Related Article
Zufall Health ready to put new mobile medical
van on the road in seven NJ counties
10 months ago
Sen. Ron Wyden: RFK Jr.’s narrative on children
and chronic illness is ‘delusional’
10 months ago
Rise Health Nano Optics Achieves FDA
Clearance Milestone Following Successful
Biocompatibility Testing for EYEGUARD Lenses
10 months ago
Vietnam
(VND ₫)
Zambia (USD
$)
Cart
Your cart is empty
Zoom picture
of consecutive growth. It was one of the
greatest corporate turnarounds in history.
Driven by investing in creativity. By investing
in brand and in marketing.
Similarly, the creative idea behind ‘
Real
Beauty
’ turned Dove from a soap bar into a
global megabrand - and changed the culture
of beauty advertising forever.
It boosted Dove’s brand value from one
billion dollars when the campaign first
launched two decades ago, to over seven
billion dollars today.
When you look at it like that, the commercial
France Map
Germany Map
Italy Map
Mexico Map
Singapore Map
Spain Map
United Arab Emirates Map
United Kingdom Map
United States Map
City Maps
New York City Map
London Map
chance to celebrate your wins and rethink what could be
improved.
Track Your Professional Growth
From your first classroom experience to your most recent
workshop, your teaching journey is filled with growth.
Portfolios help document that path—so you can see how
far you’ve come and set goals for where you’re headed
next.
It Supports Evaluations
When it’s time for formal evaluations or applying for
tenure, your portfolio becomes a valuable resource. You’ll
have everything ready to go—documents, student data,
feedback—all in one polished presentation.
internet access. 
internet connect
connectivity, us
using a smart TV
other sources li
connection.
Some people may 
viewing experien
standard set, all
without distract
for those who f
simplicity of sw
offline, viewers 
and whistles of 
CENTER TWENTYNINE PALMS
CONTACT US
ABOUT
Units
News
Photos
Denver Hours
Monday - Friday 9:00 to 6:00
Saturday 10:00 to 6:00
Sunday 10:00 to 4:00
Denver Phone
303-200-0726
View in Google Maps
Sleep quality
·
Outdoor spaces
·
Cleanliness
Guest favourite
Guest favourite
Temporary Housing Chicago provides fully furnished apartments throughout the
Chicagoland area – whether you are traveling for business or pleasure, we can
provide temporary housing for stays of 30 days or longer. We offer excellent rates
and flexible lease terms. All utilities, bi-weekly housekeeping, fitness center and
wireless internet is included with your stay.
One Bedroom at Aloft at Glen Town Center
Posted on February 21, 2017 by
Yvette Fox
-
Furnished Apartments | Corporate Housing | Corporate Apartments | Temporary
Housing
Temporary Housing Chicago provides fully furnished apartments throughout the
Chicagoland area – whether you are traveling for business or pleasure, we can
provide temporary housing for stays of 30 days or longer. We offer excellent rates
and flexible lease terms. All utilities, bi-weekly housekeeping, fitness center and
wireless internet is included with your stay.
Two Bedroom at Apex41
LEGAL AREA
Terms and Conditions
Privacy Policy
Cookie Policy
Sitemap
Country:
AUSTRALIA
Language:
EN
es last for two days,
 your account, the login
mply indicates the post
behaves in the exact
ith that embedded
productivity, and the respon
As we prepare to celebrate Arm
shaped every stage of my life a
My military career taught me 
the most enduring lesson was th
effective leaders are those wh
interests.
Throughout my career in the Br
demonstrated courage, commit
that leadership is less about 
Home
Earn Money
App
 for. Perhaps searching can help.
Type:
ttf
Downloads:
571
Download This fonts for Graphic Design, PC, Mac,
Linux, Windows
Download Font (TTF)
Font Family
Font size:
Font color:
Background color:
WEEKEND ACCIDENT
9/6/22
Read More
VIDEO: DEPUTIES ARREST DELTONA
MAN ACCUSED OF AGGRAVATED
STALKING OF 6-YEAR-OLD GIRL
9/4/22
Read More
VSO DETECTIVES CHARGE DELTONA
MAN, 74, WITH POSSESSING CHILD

- [YOUR TASK]: Please copy out every entry word for word.

- [WRITTEN RESPONSE]:
Related Article
Zufall Health ready to put new mobile medical
van on the road in seven NJ counties
10 months ago
Sen. Ron Wyden: RFK Jr.’s narrative on children
and chronic illness is ‘delusional’
10 months ago
Rise Health Nano Optics Achieves FDA
Clearance Milestone Following Successful
Biocompatibility Testing for EYEGUARD Lenses
10 months ago
Vietnam
(VND ₫)
Zambia (USD
$)
Cart
Your cart is empty
Zoom picture
of consecutive growth. It was one of the
greatest corporate turnarounds in history.
Driven by investing in creativity. By investing
in brand and in marketing.
Similarly, the creative idea behind ‘
Real
Beauty
’ turned Dove from a soap bar into a
global megabrand - and changed the culture
of beauty advertising forever.
It boosted Dove’s brand value from one
billion dollars when the campaign first
launched two decades ago, to over seven
billion dollars today.
When you look at it like that, the commercial
France Map
Germany Map
Italy Map
Mexico Map
Singapore Map
Spain Map
United Arab Emirates Map
United Kingdom Map
United States Map
City Maps
New York City Map
London Map
chance to celebrate your wins and rethink what could be
improved.
Track Your Professional Growth
From your first classroom experience to your most recent
workshop, your teaching journey is filled with growth.
Portfolios help document that path—so you can see how
far you’ve come and set goals for where you’re headed
next.
It Supports Evaluations
When it’s time for formal evaluations or applying for
tenure, your portfolio becomes a valuable resource. You’ll
have everything ready to go—documents, student data,
feedback—all in one polished presentation.
internet access. 
internet connect
connectivity, us
using a smart TV
other sources li
connection.
Some people may 
viewing experien
standard set, all
without distract
for those who f
simplicity of sw
offline, viewers 
and whistles of 
CENTER TWENTYNINE PALMS
CONTACT US
ABOUT
Units
News
Photos
Denver Hours
Monday - Friday 9:00 to 6:00
Saturday 10:00 to 6:00
Sunday 10:00 to 4:00
Denver Phone
303-200-0726
View in Google Maps
Sleep quality
·
Outdoor spaces
·
Cleanliness
Guest favourite
Guest favourite
Temporary Housing Chicago provides fully furnished apartments throughout the
Chicagoland area – whether you are traveling for business or pleasure, we can
provide temporary housing for stays of 30 days or longer. We offer excellent rates
and flexible lease terms. All utilities, bi-weekly housekeeping, fitness center and
wireless internet is included with your stay.
One Bedroom at Aloft at Glen Town Center
Posted on February 21, 2017 by
Yvette Fox
-
Furnished Apartments | Corporate Housing | Corporate Apartments | Temporary
Housing
Temporary Housing Chicago provides fully furnished apartments throughout the
Chicagoland area – whether you are traveling for business or pleasure, we can
provide temporary housing for stays of 30 days or longer. We offer excellent rates
and flexible lease terms. All utilities, bi-weekly housekeeping, fitness center and
wireless internet is included with your stay.
Two Bedroom at Apex41
LEGAL AREA
Terms and Conditions
Privacy Policy
Cookie Policy
Sitemap
Country:
AUSTRALIA
Language:
EN
es last for two days,
 your account, the login
mply indicates the post
behaves in the exact
ith that embedded
productivity, and the respon
As we prepare to celebrate Arm
shaped every stage of my life a
My military career taught me 
the most enduring lesson was th
effective leaders are those wh
interests.
Throughout my career in the Br
demonstrated courage, commit
that leadership is less about 
Home
Earn Money
App
 for. Perhaps searching can help.
Type:
ttf
Downloads:
571
Download This fonts for Graphic Design, PC, Mac,
Linux, Windows
Download Font (TTF)
Font Family
Font size:
Font color:
Background color:
WEEKEND ACCIDENT
9/6/22
Read More
VIDEO: DEPUTIES ARREST DELTONA
MAN ACCUSED OF AGGRAVATED
STALKING OF 6-YEAR-OLD GIRL
9/4/22
Read More
VSO DETECTIVES CHARGE DELTONA
MAN, 74, WITH POSSESSING CHILD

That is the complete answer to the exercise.